The Former Warden’s Residence is a very good example of a formal but individualized treatment of the Italianate villa style, which flourished in Upper and Lower Canada between 1850 and 1870. The building also demonstrates strong functional qualities since it has been easily adapted for various uses over the years. The craftsmanship and choice of materials exhibit a high degree of skill. The Former Warden’s Residence is the work of architect Edward Horsey (1809-1869).
The Former Warden’s Residence is compatible with the present character of its residential neighbourhood setting outside the walls of Kingston Penitentiary.
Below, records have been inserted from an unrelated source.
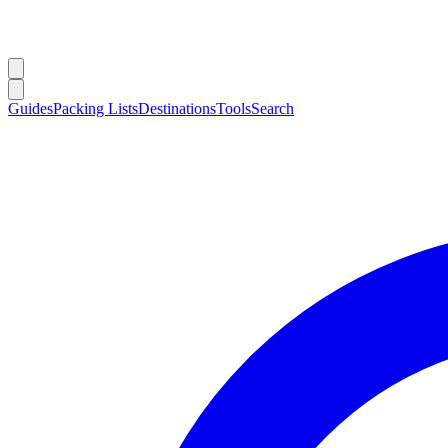
Guides
Packing Lists
Destinations
Tools
Search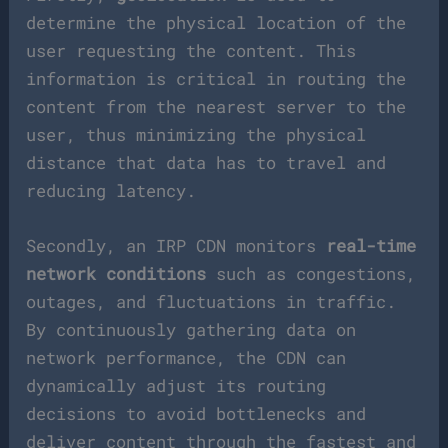
determine the physical location of the
user requesting the content. This
information is critical in routing the
content from the nearest server to the
user, thus minimizing the physical
distance that data has to travel and
reducing latency.
Secondly, an IRP CDN monitors
real-time
network conditions
such as congestions,
outages, and fluctuations in traffic.
By continuously gathering data on
network performance, the CDN can
dynamically adjust its routing
decisions to avoid bottlenecks and
deliver content through the fastest and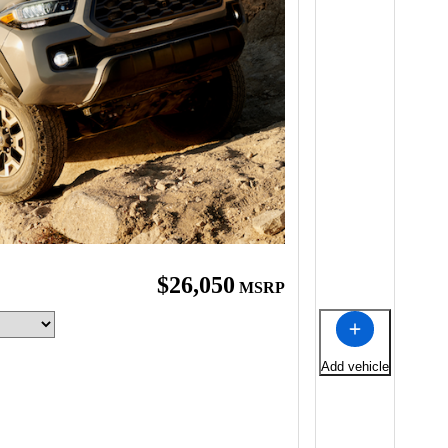
$26,050
MSRP
Add vehicle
The building is a well-known landmark in the area.
Sources: Dana Johnson, Kingston Penitentiary, Kingston, Ontario, Federal Heritage Building Review Office Building Report 89-032; Former Warden’s Residence, Kingston Penitentiary, Kingston, Ontario, Heritage Character Statement, 89-032.
The following character-defining elements of the Former Warden’s Residence should be respected.
Its Italianate architecture, functional design and very good craftsmanship, for example:
- its square plan with an asymmetrically located projecting bay and rear service wing;
- its heavily bracketed, gently pitched hipped roof truncated to form a roof walk with protective ornamental iron railing;
- its combination of segmental and round headed windows with distinctive surround treatment;
- its flat roofed porch with round-headed arches supported by piers faced with pilasters and stepped capitals;
- its squared, uncoursed limestone rubble walling and detailing, inclusive of squared rubble quoins and external dressings of cut Ohio sandstone;
- its traditional centre hall plan accommodating a service wing, porch and verandah;
- its finely detailed, open, dog-leg stair, and the concentration of distinguished interior joinery in the centre hall.
The manner in which the Former Warden’s Residence is compatible with the present character of its residential neighbourhood setting outside the walls of Kingston Penitentiary and is a familiar landmark, as evidenced by:
- its generous scale and stone construction, consistent with many of the residential structures in the neighbourhood;
- its high visibility and familiarity given its location on high ground outside the walls overlooking the institution and its use as a museum about Canada’s correctional history;
- its axial alignment with the north gate and monumental stairs which identifies the residence with the penitentiary.